Commodity prices could feel the effects of the COVID-19 pandemic for months to come rather than stage a quick recovery.
Ag economists Todd Hubbs, University of Illinois, and Lee Schulz, Iowa State University, discussed the turbulent situation this month during a webinar hosted by the U of I farmdoc team.
Prices the past two months plummeted 37.4% for hogs, 29% for cattle, 22.8% for corn, 15.2% for beans and 7.8% for soy meal, Hubbs noted.
“We know these markets are very volatile due to the impact of the supply situation and uncertain demand,” Schulz said. “This has shaken the livestock market significantly. Producers are having to make difficult decisions.”
Those decisions include possibly depopulating some herds and flocks, which could negatively impact feed demand. U.S. pork packing capacity totals about 500,000 head per day, but recent shutdowns due to COVID-19 cut capacity by up to 40%, or about 200,000 market-ready hogs per day, Schulz noted.
“COVID-19 is having a detrimental effect on our ability to operate packing plants,” Schulz said. “There’s no simple solution to work through the backlog of hogs.”
An executive order signed by President Donald Trump late last month provided resources to the packing industry and some plants reopened the first week of May, but not at full capacity.
“We did get some good news with a couple plants back online (as of May 4),” Mark Gebhards, Illinois Farm Bureau executive director of Governmental Affairs and Commodities, told the RFD Radio Network. “We still know we’re nowhere near 100% capacity across the country. Those challenges unfortunately may yield to the fact we may have to depopulate some herds.”
IFB continues working with state and federal agencies to help farmers receive technical and financial assistance for market losses and to possibly depopulate herds and properly dispose of carcasses. It also seeks opportunities for vacant facilities around the state that could be used to temporarily hold livestock.

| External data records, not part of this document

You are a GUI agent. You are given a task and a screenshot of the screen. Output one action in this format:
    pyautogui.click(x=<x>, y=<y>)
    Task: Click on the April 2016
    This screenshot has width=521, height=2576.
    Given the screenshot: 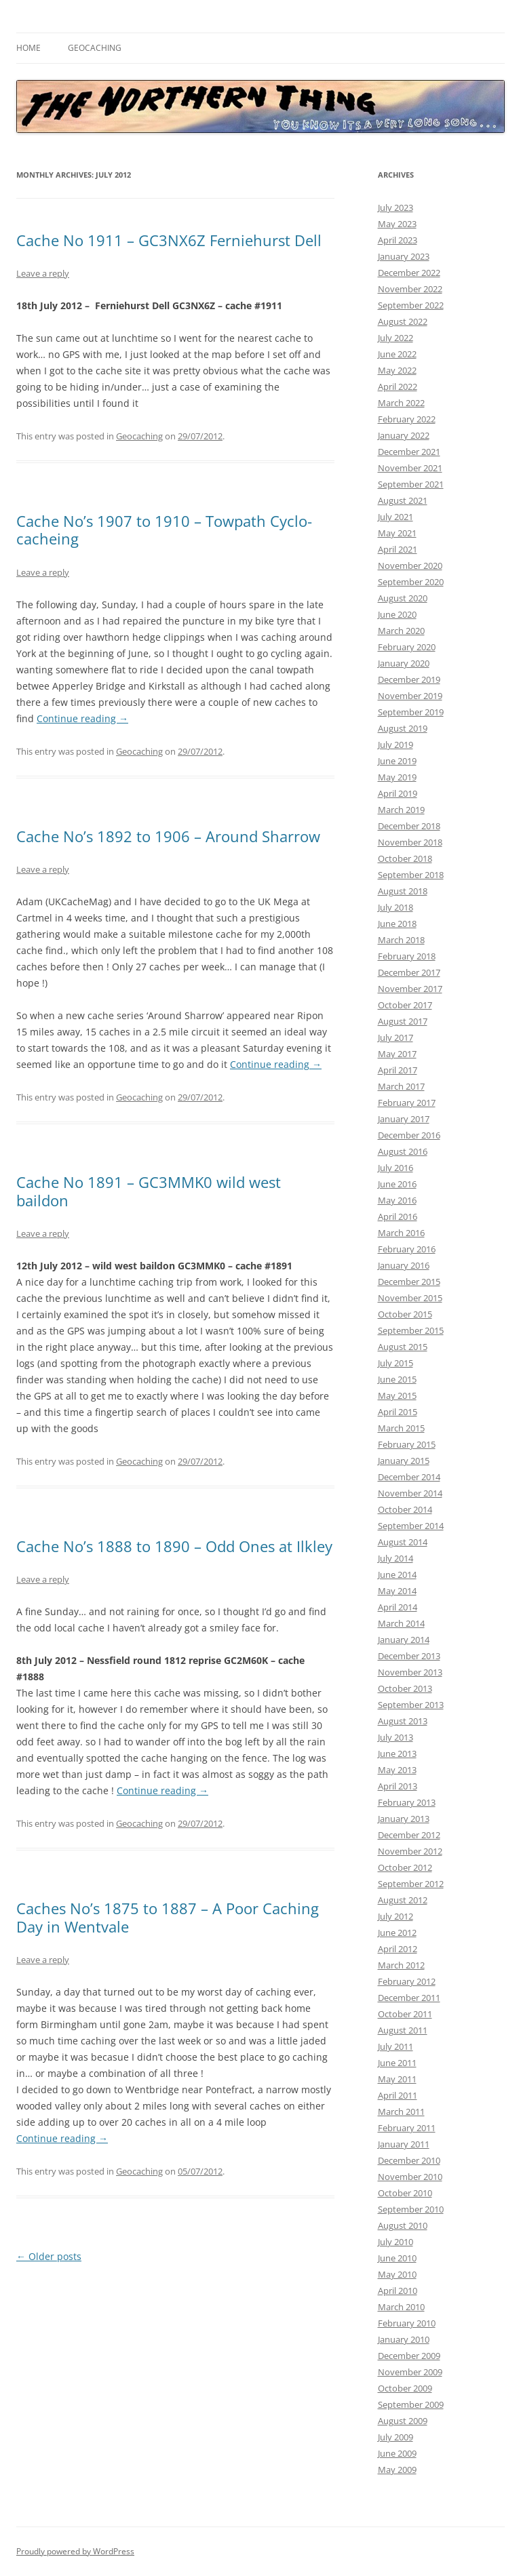 What is the action you would take?
    pyautogui.click(x=397, y=1216)
    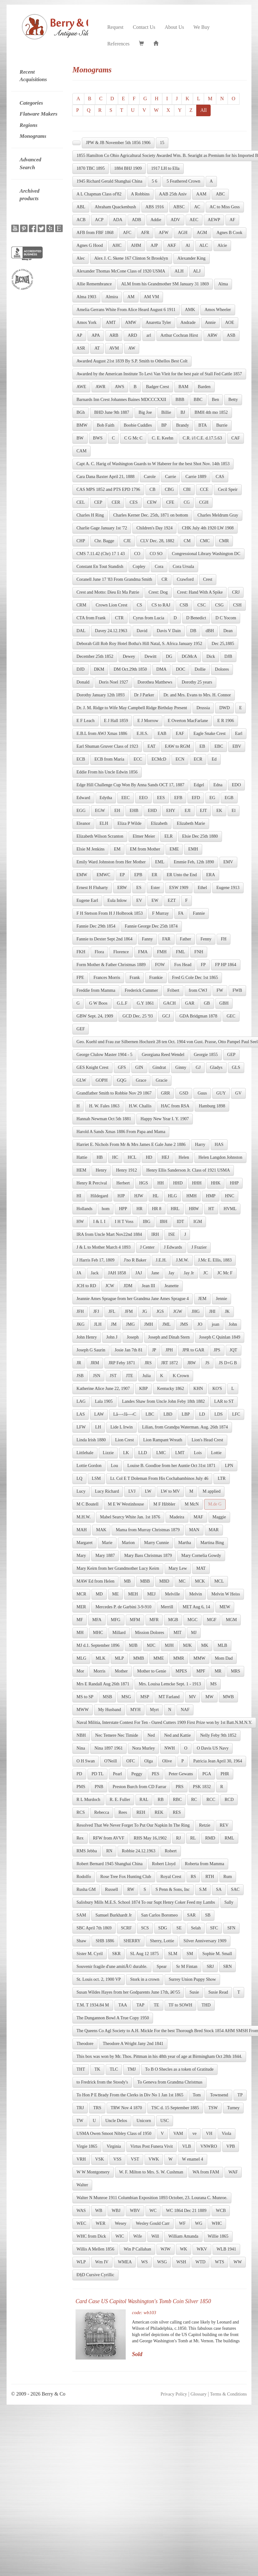 The height and width of the screenshot is (2576, 258). What do you see at coordinates (151, 2172) in the screenshot?
I see `W. F. Milton to Mrs. S. W. Cushman` at bounding box center [151, 2172].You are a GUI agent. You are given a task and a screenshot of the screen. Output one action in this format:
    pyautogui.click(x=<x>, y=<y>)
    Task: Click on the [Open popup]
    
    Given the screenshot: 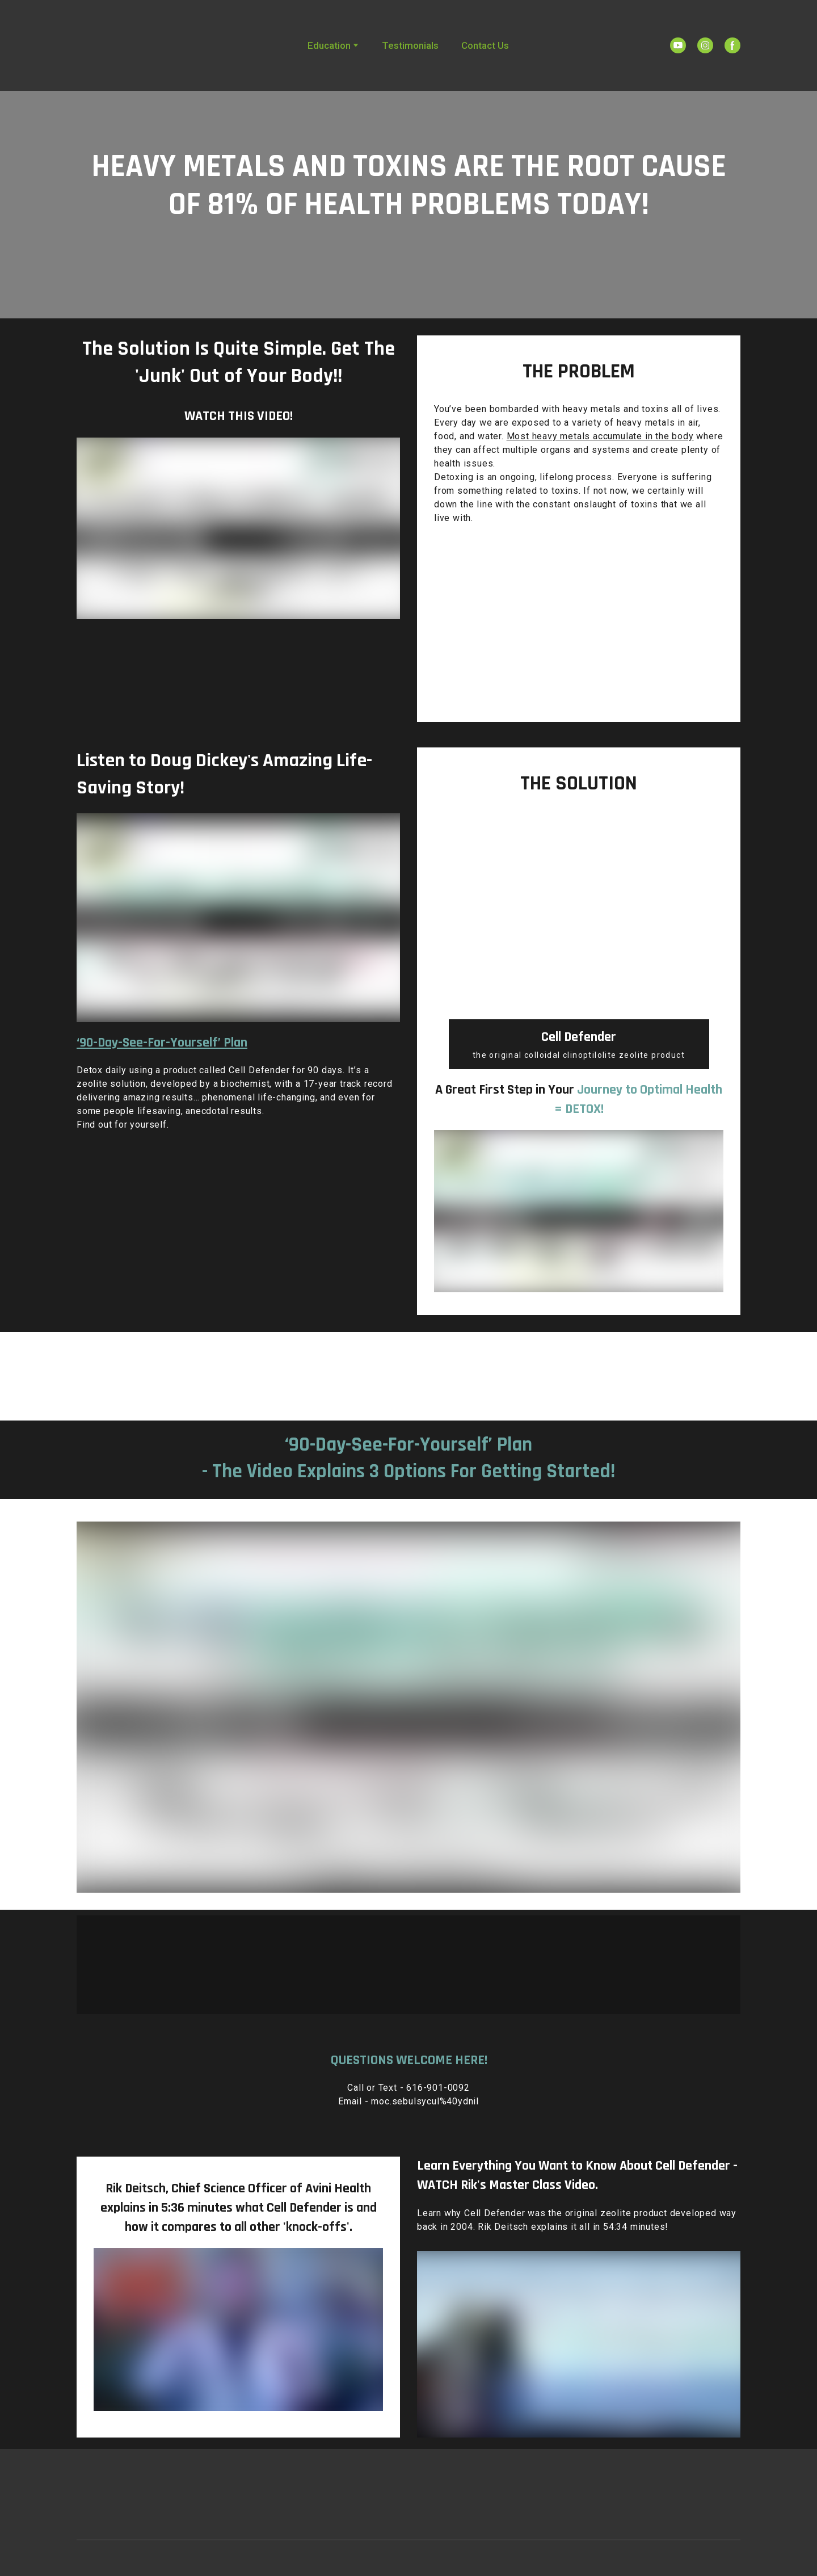 What is the action you would take?
    pyautogui.click(x=408, y=1371)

Why are there so many hogs? Prior to the pandemic and subsequent market shock, farmers expanded herds with the expectation of increased demand. The inventory of hogs and pigs in the U.S. on March 1 totaled 77.62 million head, up 4%.
“We have sufficient livestock. We do not have a shortage,” Schulz said. “What the challenge is, is converting livestock into consumable products.
“It’s not typical of a capacity issue,” he continued. “The situation here is focused on our labor force.”
Schulz estimates farmers could lose $16 per head of hogs this year (including minus-$34 per head in April and May) and $128 per head for cattle.
Meanwhile, the U of I farmdoc team recently adjusted crop price estimates for the 2020 marketing year from pre-COVID-19 prices of $8.80 per bushel for soybeans and $3.70 for corn down to just $8.20 and $3.20, respectively, since the pandemic hit the U.S.
And a demand spike could be difficult to achieve any time soon. U.S. unemployment claims recently topped 30 million in just six weeks while the S&P 500 remained off its Feb. 19 peak by 30%.
Elsewhere, Brazil’s soybean crop could total near a record 4.55 billion bushels at time when its currency, the real, depreciated by almost 37% since the first of the year, which gives Brazilian soybeans a major edge in international markets, Hubbs noted.
“Brazil exported approximately 425 million bushels (of soybeans) in March and is set to expand on that total in April with potential exports coming in near 530 million bushels,” Hubbs said. “A setback in trade relations between the U.S. and China may add more bushels to an already impressive total of Brazilian exports.”